I've found this debate unsettling because a lot of lobbying seems to me as just another type of racism, i.e. one considers characters according to their ethnic origin rather than for the character they are.
Here's what I think is a more sane viewpoint:
Nrama: It's been revealed recently that Amadeus Cho is the third main character in Savage Wolverine, a surprising place to see the character. What motivated including him? And, as an Asian-American comic creator, how important is it to you to keep a character like Amadeus in rotation at Marvel?
Cho: I'm a very color-blind writer. When I write a story, the race of the character is never a factor unless I'm writing a race-motivated story. I've chosen Amadeus Cho in this story for the simple reason that I needed a genius level character who can solve the riddle of the island and a character who doesn't have too much backstory baggage.
The Amazons themselves are routinely slaughtered in droves to show calamity in the DCU. They're currently a statue garden, having been turned to stone a year ago now and counting.
And no one kicks up a fuss like Black Panther's fans seem to over a story element as throw away as flooding Wakanda. Notable fictional nation = target practice to show calamity. Nothing racist about this.
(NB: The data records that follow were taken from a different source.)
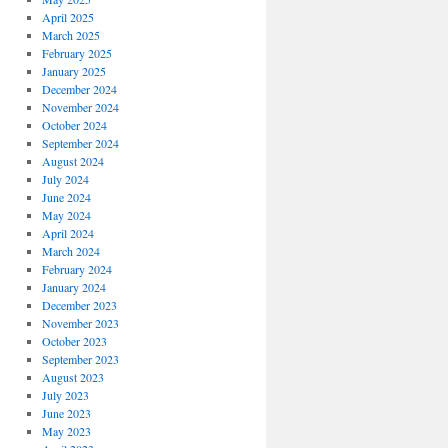
April 2025
March 2025
February 2025
January 2025
December 2024
November 2024
October 2024
September 2024
August 2024
July 2024
June 2024
May 2024
April 2024
March 2024
February 2024
January 2024
December 2023
November 2023
October 2023
September 2023
August 2023
July 2023
June 2023
May 2023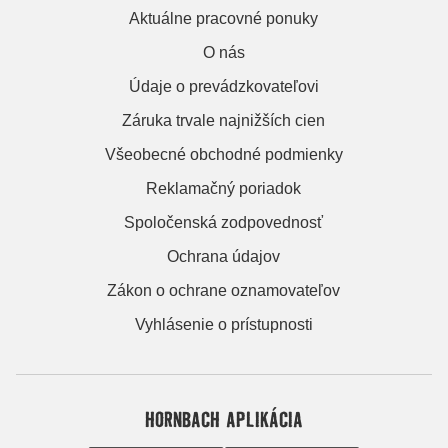
Aktuálne pracovné ponuky
O nás
Údaje o prevádzkovateľovi
Záruka trvale najnižších cien
Všeobecné obchodné podmienky
Reklamačný poriadok
Spoločenská zodpovednosť
Ochrana údajov
Zákon o ochrane oznamovateľov
Vyhlásenie o prístupnosti
HORNBACH APLIKÁCIA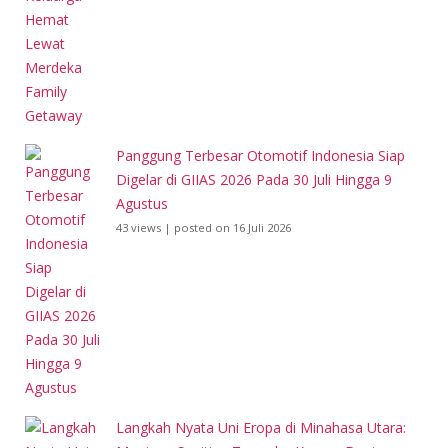
Panggung Terbesar Otomotif Indonesia Siap
Digelar di GIIAS 2026 Pada 30 Juli Hingga 9
Agustus
43 views
|
posted on 16 Juli 2026
Langkah Nyata Uni Eropa di Minahasa Utara: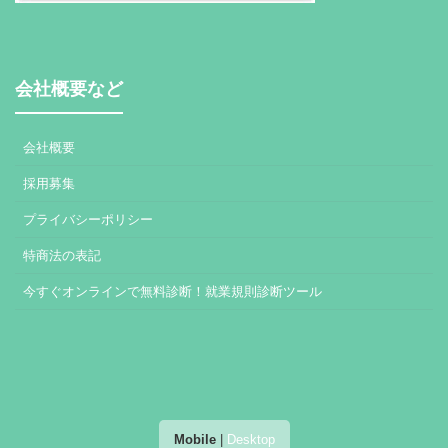
会社概要など
会社概要
採用募集
プライバシーポリシー
特商法の表記
今すぐオンラインで無料診断！就業規則診断ツール
Mobile
|
Desktop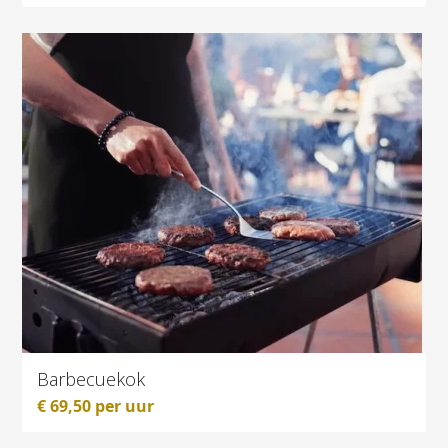
Barbecuekok
€
69,50
per uur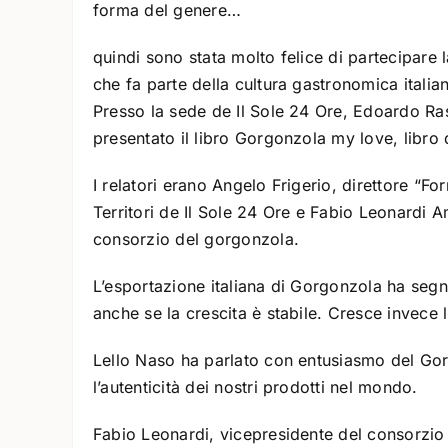
forma del genere…
quindi sono stata molto felice di partecipare
che fa parte della cultura gastronomica itali
Presso la sede de Il Sole 24 Ore, Edoardo Rasp
presentato il libro Gorgonzola my love, libro d
I relatori erano Angelo Frigerio, direttore “
Territori de Il Sole 24 Ore e Fabio Leonardi 
consorzio del gorgonzola.
L’esportazione italiana di Gorgonzola ha segno
anche se la crescita è stabile. Cresce invece 
Lello Naso ha parlato con entusiasmo del Go
l’autenticità dei nostri prodotti nel mondo.
Fabio Leonardi, vicepresidente del consorzio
Black Panther fans are an obnoxiously entitled lot who seem to expect their favorite character to be above the usual tribulations of every other comic book character.
My problem with what you said is that a) that's not racism. that's lobbying for more inclusion, the opposite. b) and two, you act as if their ethnic origin isn't a part of their character.
And that goes along with what my problem with Cho's response. Colorblindness is not a good thing, and I'm sick of people acting like it is. That implies ignorance or just not wanting to learn or understand the numerous and varying struggles and cultures of POCs. And when you insist on writing a character "colorblind" even if you make an exception for "race motivated stories" you are outright avoiding a character trait. Probably because you are uncomfortable in handing it maturely. And maturely means not just saving it for a PSA like story, but integrating in into the character as if it's just another aspect of their characterization.
All Black Panther fans want is to be obnoxiously as entitled as their non-minority(reader) counterparts. Which seems to be a point of contention.
But that is all window dressing. The Point is moot and rather obvious. Add a minority member to any team and instantly echoes of PC or unwarranted includism is stated. how is wanting the same opportunity as non-minority characters---> entitlement?
I find your going there odd. And telling.
Information is not knowledge.
BEBOP--"Roland = pinnacle of objectivity"
Wakanda is pretty much Paradise Island in the Marvel Universe, and Wakanda sees a great deal more respect (despite PI's queen and princess being white-ish).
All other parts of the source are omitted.